# WORK REQUEST
Take the line that contains "будущему без угнетения" in the data below and each line after it, through the last, and repeat them unchanged.

# Stored records
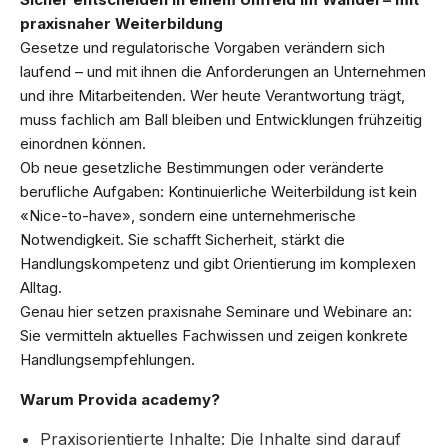
praxisnaher Weiterbildung
Gesetze und regulatorische Vorgaben verändern sich
laufend – und mit ihnen die Anforderungen an Unternehmen
und ihre Mitarbeitenden. Wer heute Verantwortung trägt,
muss fachlich am Ball bleiben und Entwicklungen frühzeitig
einordnen können.
Ob neue gesetzliche Bestimmungen oder veränderte
berufliche Aufgaben: Kontinuierliche Weiterbildung ist kein
«Nice-to-have», sondern eine unternehmerische
Notwendigkeit. Sie schafft Sicherheit, stärkt die
Handlungskompetenz und gibt Orientierung im komplexen
Alltag.
Genau hier setzen praxisnahe Seminare und Webinare an:
Sie vermitteln aktuelles Fachwissen und zeigen konkrete
Handlungsempfehlungen.
Warum Provida academy?
Praxisorientierte Inhalte: Die Inhalte sind darauf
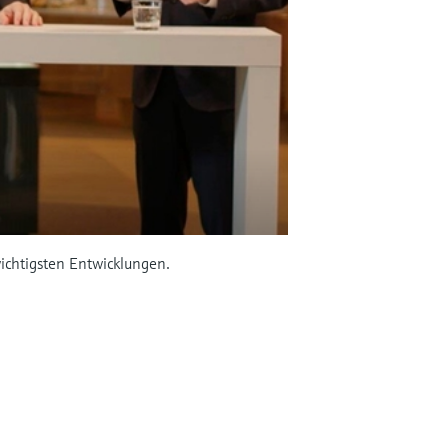
ichtigsten Entwicklungen.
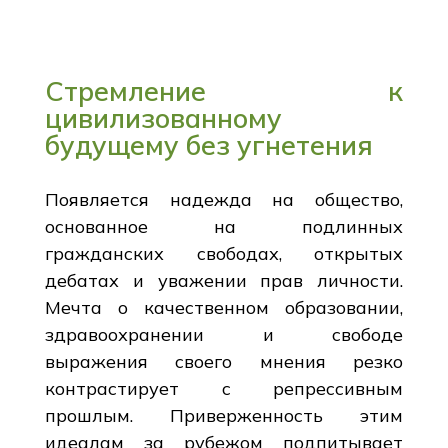
Стремление к
цивилизованному
будущему без угнетения
Появляется надежда на общество,
основанное на подлинных
гражданских свободах, открытых
дебатах и уважении прав личности.
Мечта о качественном образовании,
здравоохранении и свободе
выражения своего мнения резко
контрастирует с репрессивным
прошлым. Приверженность этим
идеалам за рубежом подпитывает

# ANSWER FOR THIS EXERCISE
будущему без угнетения
Появляется надежда на общество,
основанное на подлинных
гражданских свободах, открытых
дебатах и уважении прав личности.
Мечта о качественном образовании,
здравоохранении и свободе
выражения своего мнения резко
контрастирует с репрессивным
прошлым. Приверженность этим
идеалам за рубежом подпитывает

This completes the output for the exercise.